Happy and Hopeful New Year to you and all the critters.
Stephanie said…
So sorry to hear about black Sammy. Will miss hearing about him. Praying for Moonie, glad to hear that it looks like it was all caught. It's so hard making these decisions for our animals. I've been in the same boat and know how you feel!
daisy g said…
Oh, Moonie. I wish I could throw my arms around you and give you a great big ole hug. I start my day with tears, but I know that he will persevere. Sweet boy.

Sorry about Black Sammy. What a difficult time to lose a pup.

Praying for only good news in the year to come. Blessings!
Jody in Georgia said…
So sorry about Moonie, but I understand your anguish in making the decision for him. But that's the hard part in loving our animal kids. I am so sorry, too, about Sammie. My heart goes out to you and your family.
Poor Black Sammy. My condolences to his Littles. And poor Moonie -- I hope he heals quickly and makes a full recovery.
Marcia LaRue said…
Thank goodness and Dr. Becky that all went well with Moonie's surgery! At least he still has one good eye and will adjust just as a dog or cat does with one leg missing!!
So sorry about Black Sammy ... at least he went in his own time! Sometimes that is easier to accept!
Chin up ... 2021 is just around the corner and all we can do is pray and hope for the best year to come!
Love & Hugs from chilly Colorado this morning ... maybe a little snow this afternoon!!
Steph said…
My heart breaks for you and for your littles. I know Moonie will recover and be fine, but oh what a surgery to have to go through. I hope the littles and the biggies find comfort in their memories of Black Sammy.

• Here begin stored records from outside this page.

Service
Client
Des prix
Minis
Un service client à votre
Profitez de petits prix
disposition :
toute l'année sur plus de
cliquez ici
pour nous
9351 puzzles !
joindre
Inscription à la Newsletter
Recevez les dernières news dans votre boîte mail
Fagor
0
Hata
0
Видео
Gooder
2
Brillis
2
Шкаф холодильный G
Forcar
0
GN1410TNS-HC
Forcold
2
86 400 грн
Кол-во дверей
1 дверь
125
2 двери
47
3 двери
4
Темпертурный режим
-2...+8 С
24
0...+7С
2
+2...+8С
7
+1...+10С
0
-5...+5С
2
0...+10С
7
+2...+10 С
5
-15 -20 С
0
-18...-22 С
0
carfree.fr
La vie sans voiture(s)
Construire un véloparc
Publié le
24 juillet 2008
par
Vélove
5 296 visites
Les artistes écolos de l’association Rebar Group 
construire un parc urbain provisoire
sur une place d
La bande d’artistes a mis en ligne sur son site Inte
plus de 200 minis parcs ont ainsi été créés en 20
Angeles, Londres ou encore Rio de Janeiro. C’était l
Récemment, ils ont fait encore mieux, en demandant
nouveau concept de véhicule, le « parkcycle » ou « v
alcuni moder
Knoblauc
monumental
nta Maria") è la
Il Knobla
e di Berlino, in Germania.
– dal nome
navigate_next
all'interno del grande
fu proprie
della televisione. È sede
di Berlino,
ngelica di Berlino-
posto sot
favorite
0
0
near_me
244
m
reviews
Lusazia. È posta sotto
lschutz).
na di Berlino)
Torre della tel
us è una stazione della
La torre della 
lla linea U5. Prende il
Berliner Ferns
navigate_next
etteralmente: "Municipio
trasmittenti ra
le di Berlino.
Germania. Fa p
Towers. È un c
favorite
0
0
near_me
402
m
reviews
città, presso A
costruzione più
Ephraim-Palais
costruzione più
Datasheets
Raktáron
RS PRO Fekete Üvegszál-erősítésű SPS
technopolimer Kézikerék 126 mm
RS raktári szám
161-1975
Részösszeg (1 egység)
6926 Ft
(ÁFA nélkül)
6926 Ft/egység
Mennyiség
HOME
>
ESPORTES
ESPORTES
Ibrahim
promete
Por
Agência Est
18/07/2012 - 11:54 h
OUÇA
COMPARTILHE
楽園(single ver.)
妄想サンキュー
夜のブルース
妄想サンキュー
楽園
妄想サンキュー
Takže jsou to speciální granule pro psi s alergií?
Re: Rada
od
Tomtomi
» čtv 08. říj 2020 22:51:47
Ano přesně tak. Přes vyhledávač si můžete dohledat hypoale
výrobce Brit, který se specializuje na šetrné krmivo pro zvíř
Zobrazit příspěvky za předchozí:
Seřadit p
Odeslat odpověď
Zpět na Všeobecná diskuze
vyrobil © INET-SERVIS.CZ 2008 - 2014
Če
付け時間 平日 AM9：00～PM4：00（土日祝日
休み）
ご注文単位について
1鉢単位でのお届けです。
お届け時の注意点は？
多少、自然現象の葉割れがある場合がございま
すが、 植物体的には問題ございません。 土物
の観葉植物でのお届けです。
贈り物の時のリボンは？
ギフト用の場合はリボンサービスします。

Here's hoping the New Year is way better than the last year :)
Steph
So sorry to hear about Black Sammy. I know how much his family loved him. Please give Moonie some neck hugs from all of us and I pray everything is okay with him now.
Kari said…
Prayers for Moonie!
littlemancat said…
Started reading in tears,ended in tears. But so glad it was caught early for dear,sweet Moonie. And ever so sorry for the loss of the Littles' Sammy.

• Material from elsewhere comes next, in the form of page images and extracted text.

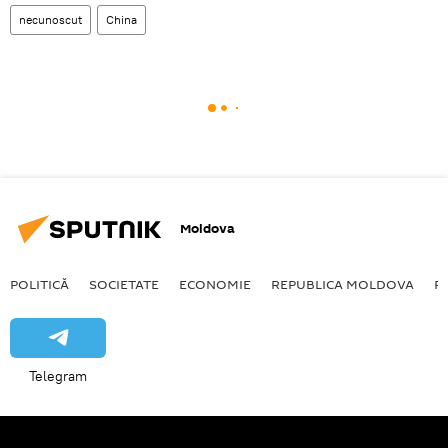
necunoscut
China
Moldova
POLITICĂ
SOCIETATE
ECONOMIE
REPUBLICA MOLDOVA
R
Telegram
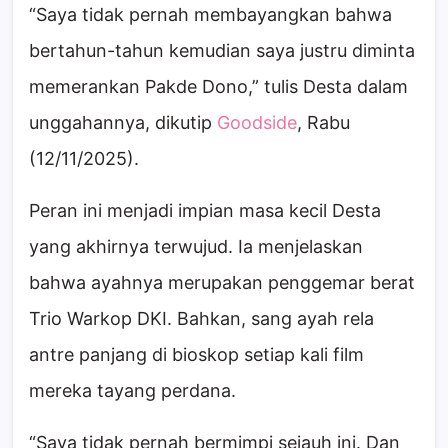
“Saya tidak pernah membayangkan bahwa
bertahun-tahun kemudian saya justru diminta
memerankan Pakde Dono,” tulis Desta dalam
unggahannya, dikutip
Goodside
, Rabu
(12/11/2025).
Peran ini menjadi impian masa kecil Desta
yang akhirnya terwujud. Ia menjelaskan
bahwa ayahnya merupakan penggemar berat
Trio Warkop DKI. Bahkan, sang ayah rela
antre panjang di bioskop setiap kali film
mereka tayang perdana.
“Saya tidak pernah bermimpi sejauh ini. Dan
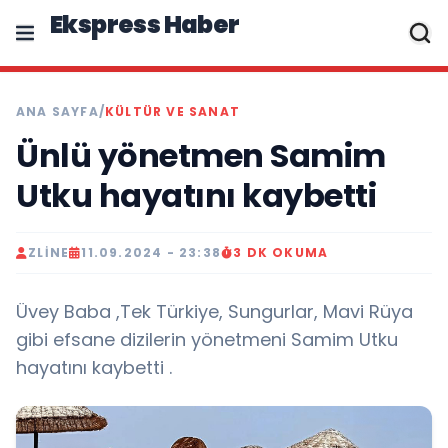
Ekspress Haber
ANA SAYFA
/
KÜLTÜR VE SANAT
Ünlü yönetmen Samim
Utku hayatını kaybetti
ZLINE
11.09.2024 - 23:38
3 DK OKUMA
Üvey Baba ,Tek Türkiye, Sungurlar, Mavi Rüya
gibi efsane dizilerin yönetmeni Samim Utku
hayatını kaybetti .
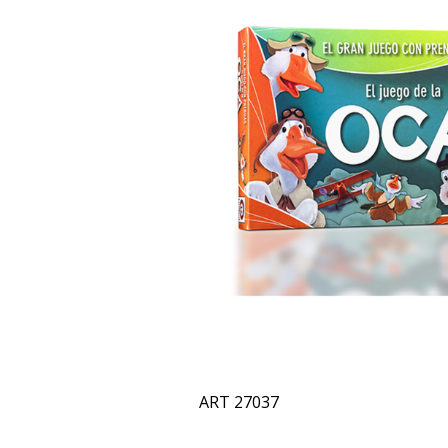
ART 27037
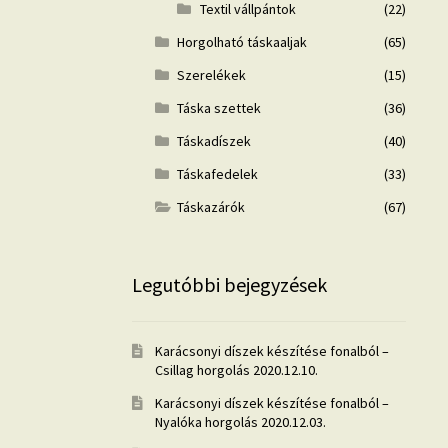
Textil vállpántok
(22)
Horgolható táskaaljak
(65)
Szerelékek
(15)
Táska szettek
(36)
Táskadíszek
(40)
Táskafedelek
(33)
Táskazárók
(67)
Legutóbbi bejegyzések
Karácsonyi díszek készítése fonalból –
Csillag horgolás
2020.12.10.
Karácsonyi díszek készítése fonalból –
Nyalóka horgolás
2020.12.03.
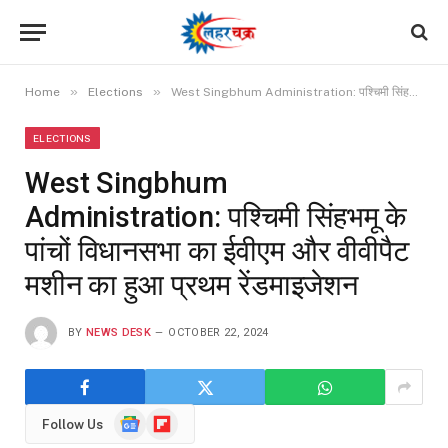
»
»
Home
Elections
West Singbhum Administration: पश्चिमी सिंहभमू के पांचों विधानसभा का ईवीएम और वीवीपैट मशीन का हुआ प्रथम रेंडमाइजेशन
ELECTIONS
West Singbhum
Administration: पश्चिमी सिंहभमू के
पांचों विधानसभा का ईवीएम और वीवीपैट
मशीन का हुआ प्रथम रेंडमाइजेशन
BY
NEWS DESK
OCTOBER 22, 2024
Google
Flipboard
Follow Us
News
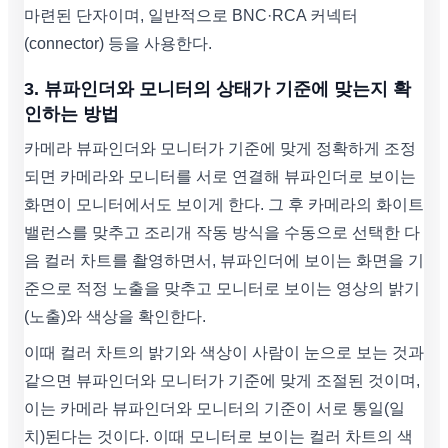
마련된 단자이며, 일반적으로 BNC·RCA 커넥터
(connector) 등을 사용한다.
3. 뷰파인더와 모니터의 상태가 기준에 맞는지 확
인하는 방법
카메라 뷰파인더와 모니터가 기준에 맞게 정확하게 조정
되면 카메라와 모니터를 서로 연결해 뷰파인더로 보이는
화면이 모니터에서도 보이게 한다. 그 후 카메라의 화이트
밸런스를 맞추고 조리개 작동 방식을 수동으로 선택한 다
음 컬러 차트를 촬영하면서, 뷰파인더에 보이는 화면을 기
준으로 적정 노출을 맞추고 모니터로 보이는 영상의 밝기
(노출)와 색상을 확인한다.
이때 컬러 차트의 밝기와 색상이 사람이 눈으로 보는 것과
같으면 뷰파인더와 모니터가 기준에 맞게 조절된 것이며,
이는 카메라 뷰파인더와 모니터의 기준이 서로 통일(일
치)된다는 것이다. 이때 모니터로 보이는 컬러 차트의 색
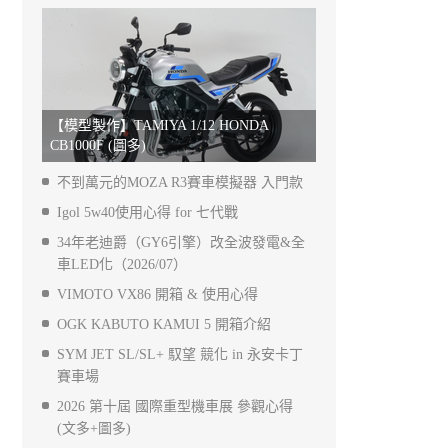
【模型製作】TAMIYA 1/12 HONDA
CB1000F (圖多)
不到萬元的MOZA R3賽車模擬器 入門款
Igol 5w40使用心得 for 七代戰
34年老迪爵（GY6引擎）改全波發電&全
車LED化（2026/07）
VIMOTO VX86 開箱 & 使用心得
OGK KABUTO KAMUI 5 開箱介紹
SYM JET SL/SL+ 馭望 競化 in 永安卡丁
賽車場
2026 第十屆 國際重型機車展 參觀心得
(文多+圖多)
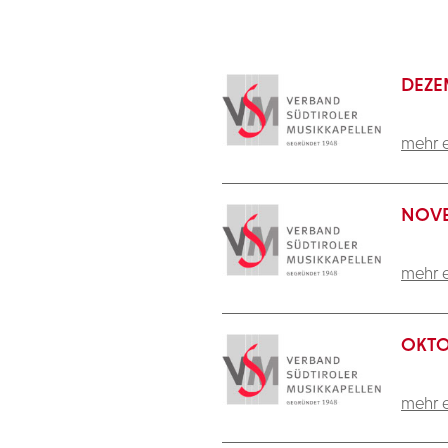
DEZE
mehr e
NOVE
mehr e
OKTO
mehr e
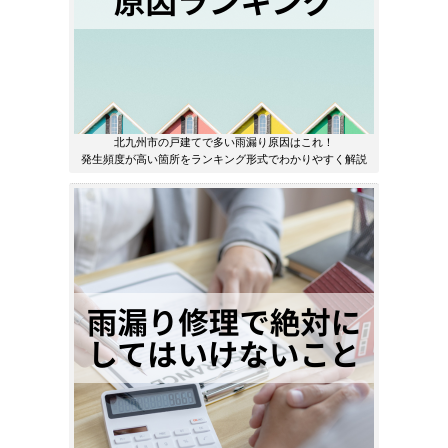
北九州市の戸建てで多い雨漏り原因はこれ！
発生頻度が高い箇所をランキング形式でわかりやすく解説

Beautiful photos of the ice and the waters.
Hugs all the way around.
Mary
Jeannie said…
I'm so very sorry for this tough time at the farm. Moonie is so fortunate to have smart people who love him and take good care of him. May wonderful memories of Black Sammy keep him close in the hearts of your littles. Take care.
This N That said…
Glad all went well with Moonies surgery..Dr Becky is a blessing..so nice that she is nearby. I'm sure you are glad that this chapter is over..Me too...once again the tears were running down my cheeks...
This week is to be the same as last week..Rising temps, rain then cold again..Strange.

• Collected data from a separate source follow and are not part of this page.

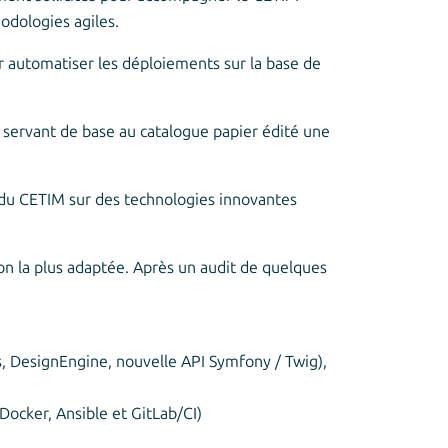
odologies agiles.
 automatiser les déploiements sur la base de
t servant de base au catalogue papier édité une
e du CETIM sur des technologies innovantes
ion la plus adaptée. Après un audit de quelques
s, DesignEngine, nouvelle API Symfony / Twig),
Docker, Ansible et GitLab/CI)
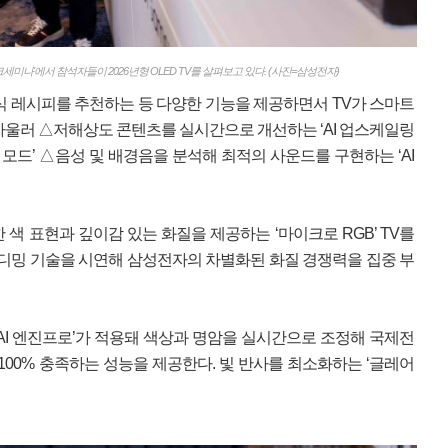
세미나'에서 참석자들이 2026년형 OLED TV를 살펴보고 있다. (사진=삼성전자)
음식 레시피를 추천하는 등 다양한 기능을 제공하면서 TV가 스마트
아울러 △저해상도 콘텐츠를 실시간으로 개선하는 ‘AI 업스케일링
 모드’ △음성 및 배경음을 분석해 최적의 사운드를 구현하는 ‘AI
색 표현과 깊이감 있는 화질을 제공하는 ‘마이크로 RGB’ TV를
 디밍 기술을 시연해 삼성전자의 차별화된 화질 경쟁력을 집중 부
GB AI 엔진프로’가 적용돼 색상과 명암을 실시간으로 조정해 국제전
을 100% 충족하는 성능을 제공한다. 빛 반사를 최소화하는 ‘글레어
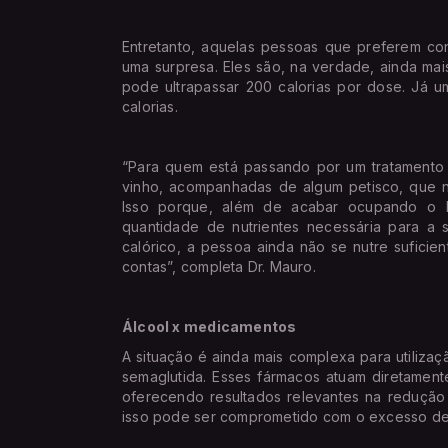
Entretanto, aquelas pessoas que preferem co
uma surpresa. Eles são, na verdade, ainda mai
pode ultrapassar 200 calorias por dose. Já um
calorias.
“Para quem está passando por um tratamento 
vinho, acompanhadas de algum petisco, que nat
Isso porque, além de acabar ocupando o l
quantidade de nutrientes necessária para a 
calórico, a pessoa ainda não se nutre suficie
contas”, completa Dr. Mauro.
Álcool x medicamentos
A situação é ainda mais complexa para utilizaç
semaglutida. Esses fármacos atuam diretament
oferecendo resultados relevantes na redução
isso pode ser comprometido com o excesso de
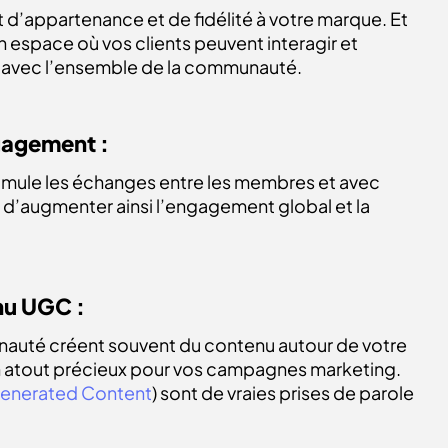
 d’appartenance et de fidélité à votre marque. Et
un espace où vos clients peuvent interagir et
s avec l’ensemble de la communauté.
gagement :
mule les échanges entre les membres et avec
d’augmenter ainsi l’engagement global et la
nu UGC :
uté créent souvent du contenu autour de votre
un atout précieux pour vos campagnes marketing.
Generated Content
) sont de vraies prises de parole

So sorry about black Sammie..It's so hard to lose a dear pet..
Love your ice sculpture pics!! Hugs
farm buddy said…
Hello,
Merry Christmas!
I am sure Moonie will adapt just fine.
I am very sorry about the littles' dog. That is awful news, especially so close to Christmas.
Wish you and your family the best for the New Year!
Karen said…
Oh my . . . tears all around here. Moonie should heal just fine with all of the love sent his way! But I'm so sorry that he has had to go through this - ALL of you going through this. And Black Sammy . . . how utterly heartbreaking. Someone once asked me (after we lost three dogs in one year) WHY do I put myself through it? Because if I didn't - I'd miss out on the pure love and joy of having them in my life - however brief. So you go on another day and hope for the best. I am SO hoping that next year will be a whole lot better than this one has been. Love and best wishes sent your way xoxoxo
Well Bev, I'm glad that you got Moonies surgery over and done so quickly after Christmas. I could just picture you with the tears running down your face as you calmly talked to him and braided his mane, etc. I'm so glad it all went well and now pray for his healing and adjusting to his new one eye world. I have no doubt that he will do well. Oh my, so sorry to hear about black sammy.....how awful to lose him right before Christmas. So sad for that family and all of you. So hard to lose the pets that become such an important part of the family. Was he quite old? May days take a cheerier turn soon for all of you.